The islands were discovered on 1 April, 1522 by Juan Sebastián Elcano and the crew of the Victoria who completed the first circumnavigation of the world. In late March of 1522, the Victoria encountered a cyclone in the South Indian Ocean, which sent the ship into uncharted waters far to the south of her intended route. The crew chanced upon the archipelago now known as Costa Bravo, and there sheltered and provisioned for food and water. They remained on the islands from 1 April to 4 April 1522. The Venetian scholar Antonio Pigafetta wrote extensively of the wildlife and terrain of the islands. In his journal, Pigafetta christened the place Costa Brava and noted its approximate location. The Victoria arrived in Spain five months later.
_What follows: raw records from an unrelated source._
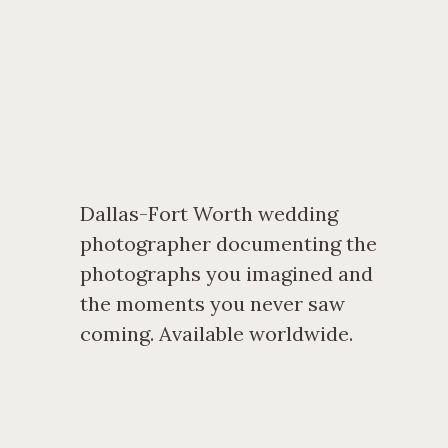
Dallas-Fort Worth wedding
photographer documenting the
photographs you imagined and
the moments you never saw
coming. Available worldwide.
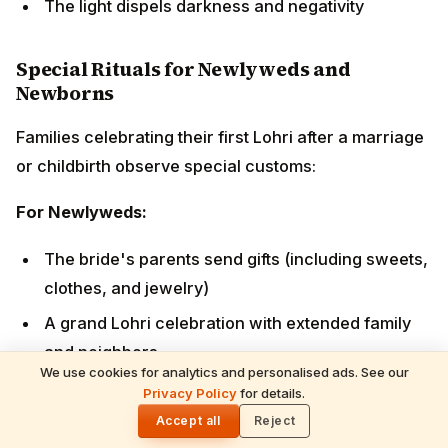
A grand Lohri celebration with extended family and
neighbors
Bride and groom perform parikrama together while
elders shower blessings
Special offerings made to the fire for conjugal
happiness
For Newborns:
First Lohri of a baby (especially a son in traditional
families) is celebrated elaborately
Maternal grandparents send sweets, dry fruits,
and clothes
We use cookies for analytics and personalised ads. See our
Neighbors and relatives visit to bless the child
Privacy Policy
for details.
🌓
Extra offerings made for the child's health and
Accept all
Reject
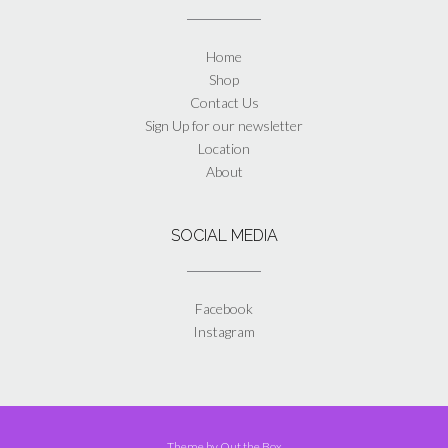
Home
Shop
Contact Us
Sign Up for our newsletter
Location
About
SOCIAL MEDIA
Facebook
Instagram
Theme by
Out the Box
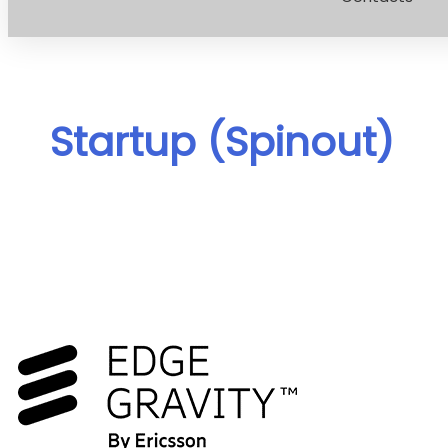
Startup (Spinout)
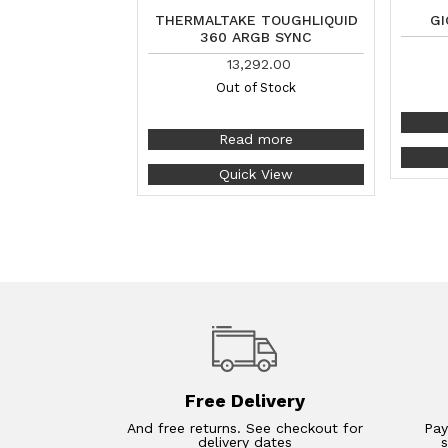
THERMALTAKE TOUGHLIQUID
GI
360 ARGB SYNC
13,292.00
Out of Stock
Read more
Quick View
Free Delivery
And free returns. See checkout for
Pay
delivery dates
Spain immediately laid claim to the islands, in contravention of the 1494 Treaty of Tordesillas which made the islands de jure Portuguese possessions. There were several failed ventures to colonize Costa Brava beginning as early as 1523. Only one such venture was undertaken prior to 1580, in which a flotilla of ships sailed from Seville in 1532 but failed to locate the islands.

The union of the Portuguese and Spanish crowns in 1580 revived colonization efforts, still to the exclusion of Portuguese interests, and a colonizing expedition landed on Costa Brava on 8 December, 1580. The colonists founded a small village on the east coast of the main island. This settlement was named Nuevo Puerto Hércules in honor of Isabella Grimaldi, Lady of Monaco with whom the expedition leader Ignacio de Zárate was infatuated. Zárate had volunteered for the expedition to escape a death sentence for invading the Lady's bedchambers six months prior. A collection of love letters written by Zárate exhorting the Lady of Monaco to marry him and travel to Costa Brava—an impoverished, malarial colony—are today on display in the People's Museum.

Costa Brava encompassed an administrative unit consisting of all of Spain's possessions in the South Atlantic and Southern Indian Ocean. In this manner it was subaltern to the Council of the Indies, the supreme colonial organ of the Spanish Empire. Costa Brava was organized as a captaincy and audiencia of the Viceroyalty of Peru. Although nominally no different than his peers, the Captain General of Costa Brava had significant autonomy similar to the Captain General of Santo Domingo.

One of the most powerful leaders of Spanish colonial Costa Brava, Captain General Nicolás Benalcazar, was a profligate issuer of letters of marque during his Captaincy from 1607 to 1617. His privateer fleet in the 1610s acted as commerce raiders against British triangular trade ships. Benalcazar and the privateers received little recognition for their efforts and were even subject to punitive measures considering the extralegal nature of Benalcazar's letters of marque. This caused a rift between Costa Brava and the Crown, ultimately leading to a strong culture of privateering on the islands that the viceregal government could do nothing to prevent. Benalcazar was stripped of office in 1617, after which he became a successful pirate. The Golden Age of Piracy was a high watermark in the early cultural history of Costa Brava. Costa Brava became a byword of a place of debauchery and murder. The "Cold Caribbean" was a moniker frequently applied to the islands.